Plain Transformers Can be Powerful Graph Learners
Liheng Ma, Soumyasundar Pal, Yingxue Zhang, Philip H. S. Torr, Mark Coates
TL;DR
This paper demonstrates that plain Transformers can be powerful graph learners by introducing three minimal modifications: AdaRMSN normalization, simplified $L_2$ attention (s$L_2$) that blends angle and magnitude information, and an MLP-based stem for graph positional encoding, using RRWP as the graph PE. The resulting Powerful Plain Graph Transformers (PPGT) achieve strong empirical expressivity on the GD-WL framework, outperforming more complex GTs on synthetic isomorphism benchmarks and delivering top performance on multiple real-world graph datasets, including large-scale PCQM4Mv2, while preserving the simplicity of vanilla Transformers. Thework also provides ablations that highlight the value of preserving token magnitude information, the benefits of SPE, and the viability of plain Transformer architectures for graph tasks. Overall, PPGT offers a practical, scalable path toward unifying graph learning with other modalities under plain Transformer paradigms, with potential implications for multi-modal foundation models. The main limitations are quadratic time/space complexity and scalability concerns for very large graphs, discussed further in the appendix.
Abstract
Transformers have attained outstanding performance across various modalities, owing to their simple but powerful scaled-dot-product (SDP) attention mechanisms.

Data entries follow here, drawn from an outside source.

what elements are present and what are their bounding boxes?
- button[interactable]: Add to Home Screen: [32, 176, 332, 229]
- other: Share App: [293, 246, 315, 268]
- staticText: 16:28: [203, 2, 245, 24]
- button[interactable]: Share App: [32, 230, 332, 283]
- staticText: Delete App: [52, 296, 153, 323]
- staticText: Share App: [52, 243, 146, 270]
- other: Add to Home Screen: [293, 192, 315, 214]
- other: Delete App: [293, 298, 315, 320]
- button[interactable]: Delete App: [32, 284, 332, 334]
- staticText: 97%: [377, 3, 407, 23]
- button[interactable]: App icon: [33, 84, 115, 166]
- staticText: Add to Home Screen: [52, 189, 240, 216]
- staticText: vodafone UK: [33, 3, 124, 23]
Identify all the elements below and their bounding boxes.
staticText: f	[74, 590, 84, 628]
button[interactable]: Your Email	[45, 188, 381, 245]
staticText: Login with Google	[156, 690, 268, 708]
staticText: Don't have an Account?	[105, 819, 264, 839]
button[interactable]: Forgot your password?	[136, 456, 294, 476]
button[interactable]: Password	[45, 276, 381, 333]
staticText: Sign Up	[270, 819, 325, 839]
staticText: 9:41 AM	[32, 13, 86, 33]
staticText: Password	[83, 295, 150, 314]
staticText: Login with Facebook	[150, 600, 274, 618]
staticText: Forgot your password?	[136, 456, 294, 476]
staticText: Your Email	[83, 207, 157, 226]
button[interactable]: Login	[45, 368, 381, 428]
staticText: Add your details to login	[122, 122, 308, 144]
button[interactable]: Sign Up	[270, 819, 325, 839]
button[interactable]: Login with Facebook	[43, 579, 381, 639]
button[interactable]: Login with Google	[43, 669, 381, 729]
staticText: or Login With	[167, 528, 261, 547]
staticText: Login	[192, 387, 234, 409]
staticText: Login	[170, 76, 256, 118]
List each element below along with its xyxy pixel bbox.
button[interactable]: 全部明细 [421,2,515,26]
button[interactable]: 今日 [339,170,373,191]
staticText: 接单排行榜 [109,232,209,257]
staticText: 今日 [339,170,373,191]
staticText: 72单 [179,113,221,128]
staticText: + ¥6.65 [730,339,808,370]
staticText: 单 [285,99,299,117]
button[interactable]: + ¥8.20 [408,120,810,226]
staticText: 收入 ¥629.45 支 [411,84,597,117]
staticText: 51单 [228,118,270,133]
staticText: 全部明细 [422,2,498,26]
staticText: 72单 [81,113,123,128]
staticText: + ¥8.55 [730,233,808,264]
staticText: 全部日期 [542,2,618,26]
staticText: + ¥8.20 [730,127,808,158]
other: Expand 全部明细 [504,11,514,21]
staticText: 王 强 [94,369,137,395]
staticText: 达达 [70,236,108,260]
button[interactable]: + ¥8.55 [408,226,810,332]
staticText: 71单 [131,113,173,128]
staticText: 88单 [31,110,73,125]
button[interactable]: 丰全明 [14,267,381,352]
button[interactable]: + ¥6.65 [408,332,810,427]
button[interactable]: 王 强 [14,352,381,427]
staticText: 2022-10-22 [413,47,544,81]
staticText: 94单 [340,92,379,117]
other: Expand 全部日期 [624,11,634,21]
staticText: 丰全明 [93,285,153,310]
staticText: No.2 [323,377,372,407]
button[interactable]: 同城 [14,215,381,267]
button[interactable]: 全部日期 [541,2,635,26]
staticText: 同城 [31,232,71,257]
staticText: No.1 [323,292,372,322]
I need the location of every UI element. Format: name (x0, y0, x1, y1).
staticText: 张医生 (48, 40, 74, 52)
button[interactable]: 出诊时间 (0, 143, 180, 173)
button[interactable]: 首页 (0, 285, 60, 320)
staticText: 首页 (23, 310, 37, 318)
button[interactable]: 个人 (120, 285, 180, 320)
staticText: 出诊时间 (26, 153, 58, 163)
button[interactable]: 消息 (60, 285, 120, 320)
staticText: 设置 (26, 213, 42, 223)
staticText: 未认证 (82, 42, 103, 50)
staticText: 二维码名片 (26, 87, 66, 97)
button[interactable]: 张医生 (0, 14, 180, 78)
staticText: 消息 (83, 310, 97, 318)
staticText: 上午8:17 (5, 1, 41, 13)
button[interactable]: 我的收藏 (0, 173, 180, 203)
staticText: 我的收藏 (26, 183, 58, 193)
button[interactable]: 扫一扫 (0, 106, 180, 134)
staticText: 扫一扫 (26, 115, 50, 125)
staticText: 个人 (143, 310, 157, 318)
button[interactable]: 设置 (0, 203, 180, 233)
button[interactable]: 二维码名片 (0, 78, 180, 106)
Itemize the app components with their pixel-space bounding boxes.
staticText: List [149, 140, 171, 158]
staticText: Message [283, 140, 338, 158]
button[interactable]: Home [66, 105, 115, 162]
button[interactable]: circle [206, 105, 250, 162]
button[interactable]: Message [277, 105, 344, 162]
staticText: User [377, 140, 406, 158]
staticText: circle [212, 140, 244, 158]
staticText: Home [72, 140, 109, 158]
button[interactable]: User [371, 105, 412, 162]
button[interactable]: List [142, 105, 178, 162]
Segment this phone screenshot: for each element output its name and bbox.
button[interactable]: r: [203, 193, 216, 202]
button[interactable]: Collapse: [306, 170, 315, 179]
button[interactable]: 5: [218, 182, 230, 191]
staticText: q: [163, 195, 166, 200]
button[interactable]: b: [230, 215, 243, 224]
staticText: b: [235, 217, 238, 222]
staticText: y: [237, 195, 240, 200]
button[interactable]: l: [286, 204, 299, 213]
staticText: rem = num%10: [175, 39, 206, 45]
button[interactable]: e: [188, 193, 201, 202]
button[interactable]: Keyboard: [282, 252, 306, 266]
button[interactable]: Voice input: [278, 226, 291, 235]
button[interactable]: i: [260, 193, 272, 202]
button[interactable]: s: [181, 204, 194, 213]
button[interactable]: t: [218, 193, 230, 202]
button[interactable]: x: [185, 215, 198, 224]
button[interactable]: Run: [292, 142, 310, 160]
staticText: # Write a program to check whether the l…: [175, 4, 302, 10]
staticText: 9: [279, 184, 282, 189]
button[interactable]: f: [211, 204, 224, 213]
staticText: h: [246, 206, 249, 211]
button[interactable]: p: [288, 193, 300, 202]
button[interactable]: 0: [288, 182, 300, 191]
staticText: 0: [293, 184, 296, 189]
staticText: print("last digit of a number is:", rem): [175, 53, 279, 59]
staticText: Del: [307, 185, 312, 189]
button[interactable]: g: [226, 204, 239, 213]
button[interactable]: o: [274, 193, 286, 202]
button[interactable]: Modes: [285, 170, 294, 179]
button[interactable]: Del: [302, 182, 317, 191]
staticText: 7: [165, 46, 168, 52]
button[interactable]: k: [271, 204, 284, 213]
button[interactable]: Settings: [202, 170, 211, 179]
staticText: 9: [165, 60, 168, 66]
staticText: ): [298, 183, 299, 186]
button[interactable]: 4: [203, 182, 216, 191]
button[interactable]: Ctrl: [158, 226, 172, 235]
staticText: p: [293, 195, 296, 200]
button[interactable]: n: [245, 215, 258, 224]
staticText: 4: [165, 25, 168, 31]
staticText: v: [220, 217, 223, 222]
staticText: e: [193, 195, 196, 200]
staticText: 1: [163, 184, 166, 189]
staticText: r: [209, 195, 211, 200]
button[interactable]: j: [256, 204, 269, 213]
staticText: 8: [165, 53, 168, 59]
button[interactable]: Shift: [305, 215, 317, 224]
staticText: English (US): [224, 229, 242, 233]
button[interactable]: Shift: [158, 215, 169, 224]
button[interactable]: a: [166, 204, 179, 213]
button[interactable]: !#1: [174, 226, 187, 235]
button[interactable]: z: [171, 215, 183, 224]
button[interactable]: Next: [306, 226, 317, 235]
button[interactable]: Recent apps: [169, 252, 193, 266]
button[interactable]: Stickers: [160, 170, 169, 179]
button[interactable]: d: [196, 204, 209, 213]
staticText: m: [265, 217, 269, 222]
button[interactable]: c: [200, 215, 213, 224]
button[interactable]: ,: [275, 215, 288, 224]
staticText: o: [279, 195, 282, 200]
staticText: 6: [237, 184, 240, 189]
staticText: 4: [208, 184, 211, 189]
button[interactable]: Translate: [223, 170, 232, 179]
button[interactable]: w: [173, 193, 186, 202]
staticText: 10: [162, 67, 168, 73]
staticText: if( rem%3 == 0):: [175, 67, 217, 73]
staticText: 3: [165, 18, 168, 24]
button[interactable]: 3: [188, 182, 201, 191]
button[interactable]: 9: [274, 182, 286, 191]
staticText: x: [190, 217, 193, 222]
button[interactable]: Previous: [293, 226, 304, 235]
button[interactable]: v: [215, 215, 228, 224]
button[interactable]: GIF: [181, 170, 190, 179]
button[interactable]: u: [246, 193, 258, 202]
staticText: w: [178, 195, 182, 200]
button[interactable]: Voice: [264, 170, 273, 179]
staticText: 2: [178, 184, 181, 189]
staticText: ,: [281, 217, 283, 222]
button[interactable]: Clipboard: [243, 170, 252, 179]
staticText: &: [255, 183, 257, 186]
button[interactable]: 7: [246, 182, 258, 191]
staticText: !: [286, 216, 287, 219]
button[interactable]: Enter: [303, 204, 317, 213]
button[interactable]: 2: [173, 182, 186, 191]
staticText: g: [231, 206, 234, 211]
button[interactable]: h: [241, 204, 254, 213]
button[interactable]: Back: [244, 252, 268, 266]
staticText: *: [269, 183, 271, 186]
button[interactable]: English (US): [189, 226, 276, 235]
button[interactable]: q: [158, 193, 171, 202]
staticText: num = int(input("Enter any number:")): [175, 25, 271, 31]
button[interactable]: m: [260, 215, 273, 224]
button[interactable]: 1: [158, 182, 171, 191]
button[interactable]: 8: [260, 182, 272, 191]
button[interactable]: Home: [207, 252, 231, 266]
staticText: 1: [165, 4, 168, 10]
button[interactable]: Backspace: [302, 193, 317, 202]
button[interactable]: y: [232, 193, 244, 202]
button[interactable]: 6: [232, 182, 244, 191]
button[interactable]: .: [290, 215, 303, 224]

Researchers have attempted to migrate Transformers to graph learning, but most advanced Graph Transformers (GTs) have strayed far from plain Transformers, exhibiting major architectural differences either by integrating message-passing or incorporating sophisticated attention mechanisms. These divergences hinder the easy adoption of training advances for Transformers developed in other domains. Contrary to previous GTs, this work demonstrates that the plain Transformer architecture can be a powerful graph learner. To achieve this, we propose to incorporate three simple, minimal, and easy-to-implement modifications to the plain Transformer architecture to construct our Powerful Plain Graph Transformers (PPGT): (1) simplified $L_2$ attention for measuring the magnitude closeness among tokens; (2) adaptive root-mean-square normalization to preserve token magnitude information; and (3) a simple MLP-based stem for graph positional encoding. Consistent with its theoretical expressivity, PPGT demonstrates noteworthy realized expressivity on the empirical graph expressivity benchmark, comparing favorably to more complicated competitors such as subgraph GNNs and higher-order GNNs. Its outstanding empirical performance across various graph datasets also justifies the practical effectiveness of PPGT.